Monday, April 21, 2014

Sophs: The Great Gatsby

The track curved and now it was going away from the sun, which as it sank lower, seemed to spread itself in benediction over the vanishing city where she had drawn her breath. He stretched out his hand desperately as if to snatch only a wisp of air, to save a fragment of the spot that she had made lovely for him. But it was all going by too fast now for his blurred eyes and he knew that he had lost that part of it, the freshest and the best, forever.

It's writing like this that makes you "hold your breath" when you read Fitzgerald, either in astonishment or bewilderment. Those of you who like it can only wonder how someone could write so beautifully. Those of you who don't might wonder why someone wasted his time with so much description.
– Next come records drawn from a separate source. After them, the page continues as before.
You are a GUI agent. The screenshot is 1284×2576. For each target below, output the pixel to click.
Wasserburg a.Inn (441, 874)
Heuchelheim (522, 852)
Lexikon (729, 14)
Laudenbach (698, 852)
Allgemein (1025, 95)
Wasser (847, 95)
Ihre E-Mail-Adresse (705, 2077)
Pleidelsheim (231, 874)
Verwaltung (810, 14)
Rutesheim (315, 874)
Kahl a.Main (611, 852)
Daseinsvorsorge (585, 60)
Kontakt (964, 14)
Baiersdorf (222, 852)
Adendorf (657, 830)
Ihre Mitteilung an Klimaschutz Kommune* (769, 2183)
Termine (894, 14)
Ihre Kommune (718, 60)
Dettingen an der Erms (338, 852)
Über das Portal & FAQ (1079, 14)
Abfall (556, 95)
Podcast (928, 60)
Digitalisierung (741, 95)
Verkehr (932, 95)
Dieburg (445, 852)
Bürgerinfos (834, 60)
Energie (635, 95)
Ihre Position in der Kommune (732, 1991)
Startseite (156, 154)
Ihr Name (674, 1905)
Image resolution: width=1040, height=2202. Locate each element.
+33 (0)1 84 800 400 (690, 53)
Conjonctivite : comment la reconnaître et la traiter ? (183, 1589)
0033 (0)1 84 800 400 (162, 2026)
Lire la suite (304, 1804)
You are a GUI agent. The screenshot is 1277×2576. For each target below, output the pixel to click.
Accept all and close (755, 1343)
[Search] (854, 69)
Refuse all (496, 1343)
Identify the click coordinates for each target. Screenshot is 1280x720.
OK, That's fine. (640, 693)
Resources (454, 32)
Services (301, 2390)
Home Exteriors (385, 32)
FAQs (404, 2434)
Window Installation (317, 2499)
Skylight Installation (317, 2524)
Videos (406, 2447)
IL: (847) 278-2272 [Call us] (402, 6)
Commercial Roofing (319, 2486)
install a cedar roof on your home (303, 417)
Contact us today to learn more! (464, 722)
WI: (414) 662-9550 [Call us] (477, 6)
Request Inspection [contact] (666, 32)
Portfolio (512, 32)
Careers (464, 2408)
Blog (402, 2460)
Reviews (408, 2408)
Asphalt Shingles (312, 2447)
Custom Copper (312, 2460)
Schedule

I will attempt to teach you how the description is so important to understanding both the recurring motifs that "mean" something and the evocative moods that might find you falling in love with Daisy's voice, Gatsby's smile, or Gatsby's childlike attachment to his "dream." Hey, you even might appreciate the cheating golfer Jordan Baker even more, whose voice "usually" sounded like a fresh and cool green golf divot.

On the second day back from break you should have RE-read chapters 1-3 of The Great Gatsby and should have completed the notes/questions on the handout that you were given on the last day before break (it's at Studywiz if you need it, too).